New Associate Professor Researches Antarctic Waters
Three questions to Sebastiaan Swart, newly appointed associate professor in oceanography at the University of Gothenburg’s Faculty of Science.
How do you look upon the award?
– To be honest, as fairly new to Sweden, the Docent process and award was unknown to me. Yet, the award was a great time to self-reflect on what has been achieved and where I, as a researcher, would like to head in the years to come. I appreciate the evaluation and recognition for the science my team and me have done and I hope to use this as a stimulant to the risky and exciting science challenges we face in the near future.
What is your research mainly about?
– My research focus is on the physical processes that occur and evolve in the upper layers of the ocean; in particular, small scale (a few kilometers in size) features like oceanfronts, jets and eddies. This is essentially the weather of the ocean and it is very difficult to observe and understand them, especially in the remote and cold waters surrounding Antarctica, where my field study sites lie. I use drones that fly in the ocean for 6-12 month at a time, collecting measurements of the physical properties of the ocean. These robotic platforms send the data back to us and receive new commands via satellite communication.

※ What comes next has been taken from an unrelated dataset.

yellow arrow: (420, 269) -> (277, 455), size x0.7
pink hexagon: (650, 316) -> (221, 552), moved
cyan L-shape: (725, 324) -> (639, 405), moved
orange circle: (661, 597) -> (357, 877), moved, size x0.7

In 2018 and 2019, we will send these drones under Antarctic sea ice for the first time to make scientific measurements.
How can your research be used by the community?

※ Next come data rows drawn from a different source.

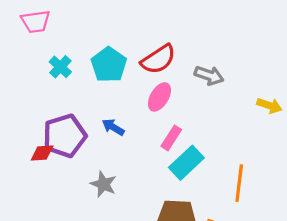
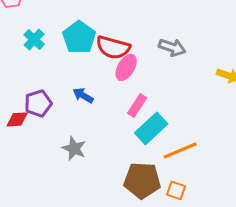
red semicircle: (158, 59) -> (113, 47), moved, turned 48
purple pentagon: (65, 136) -> (38, 103), size x0.7
orange line: (239, 183) -> (180, 150), moved, turned 60

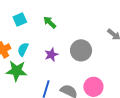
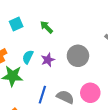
cyan semicircle: (23, 49) -> (28, 57), moved

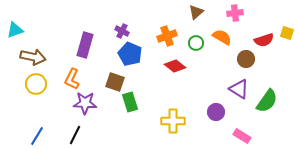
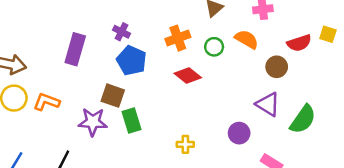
orange L-shape: (72, 79) -> (46, 102), moved, turned 85
purple star: (85, 103) -> (93, 122), moved
yellow cross: (173, 121) -> (185, 144), size x0.6

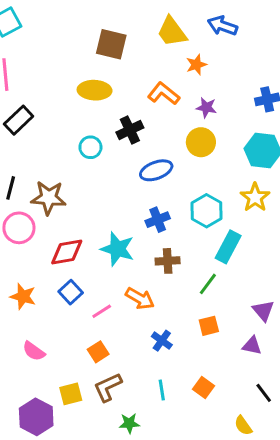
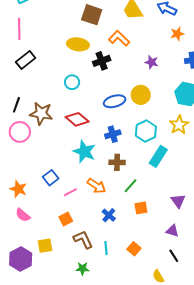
orange star: (196, 65) -> (177, 34), moved
orange L-shape: (164, 94) -> (119, 38), moved
black cross: (130, 130) -> (102, 61), moved
yellow circle: (201, 142) -> (141, 95), moved
red diamond: (67, 252) -> (77, 119), moved, turned 45
green line: (208, 284) -> (131, 186), moved
orange star: (23, 296) -> (18, 189), moved
purple triangle: (252, 346) -> (172, 231), moved
brown L-shape: (108, 387) -> (83, 240), moved, turned 85

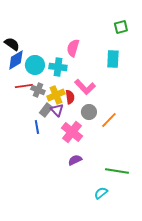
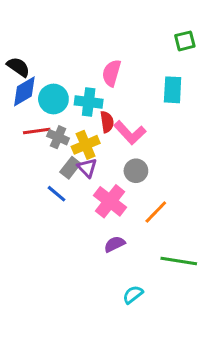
red semicircle: (70, 97) -> (107, 122), moved
orange line: (109, 120) -> (156, 212), moved
blue line: (37, 127) -> (57, 194), turned -40
cyan semicircle: (101, 193) -> (133, 295), moved

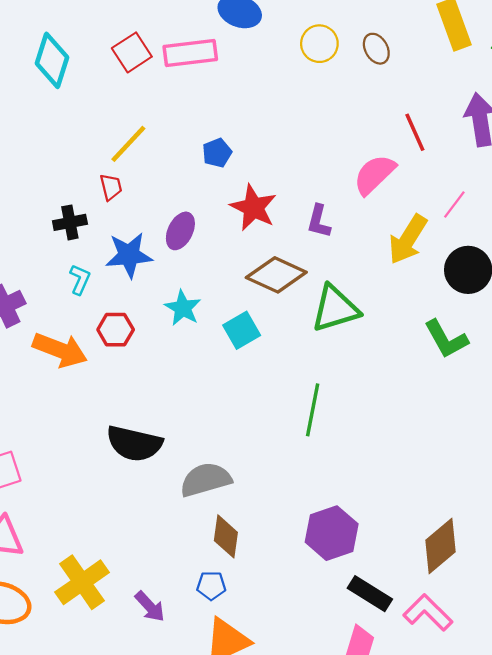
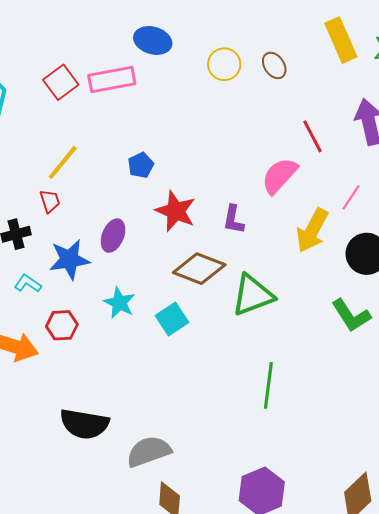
cyan L-shape: (80, 279) -> (28, 284), turned -76
green line: (313, 410) -> (268, 385), moved

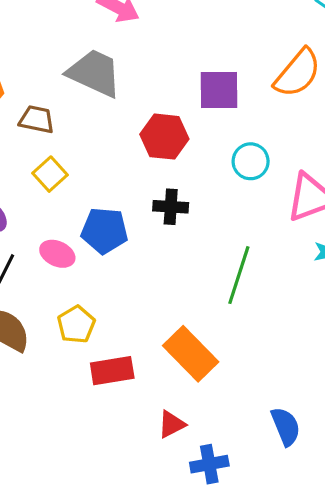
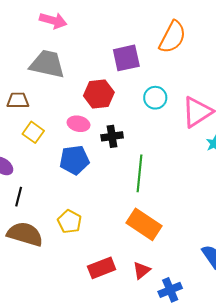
pink ellipse: (57, 254) -> (78, 124), moved
green line: (239, 275) -> (140, 173), moved
red rectangle: (112, 371) -> (102, 268), moved

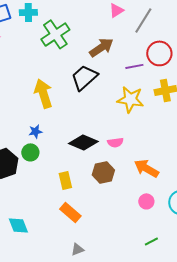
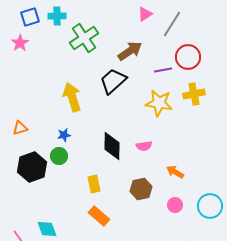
black diamond: (83, 142) -> (112, 146), turned 68
orange arrow: (146, 168) -> (175, 172), size x0.7
brown hexagon: (103, 172) -> (141, 189), moved

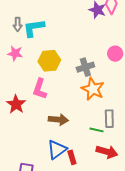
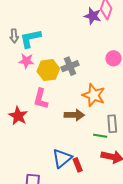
pink star: (15, 53) -> (26, 61), moved
gray cross: (85, 67) -> (70, 66), moved
brown arrow: (58, 120) -> (74, 115), moved

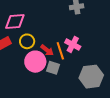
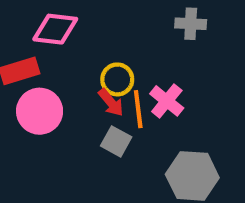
yellow circle: (27, 41) -> (117, 79), moved
pink circle: (35, 62) -> (40, 111), moved

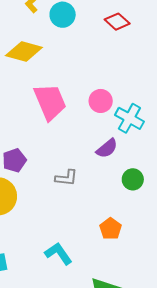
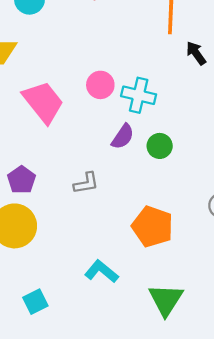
green circle: (133, 179) -> (160, 146), moved
orange pentagon: (111, 229) -> (153, 227), size x1.6

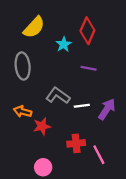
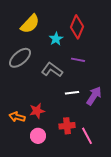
gray ellipse: (23, 66) -> (20, 58), turned 55
gray L-shape: (58, 96) -> (52, 70), moved
orange arrow: (23, 111) -> (17, 117), moved
pink circle: (43, 167) -> (38, 136), moved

– This 'weather' in the ocean has critical implications for current and future climate. These processes essentially regulate the rate of carbon and heat exchange between the ocean and atmosphere and are therefore the state of the climate and ecosystem health of the oceans. We therefore need this information to improve estimates of what the Earth's climate will look like in the future. The Southern Ocean is also the source region for most of the nutrients in the world's ocean. The fish and other marine resources of our oceans use nutrients that are mostly derived from the Southern Ocean.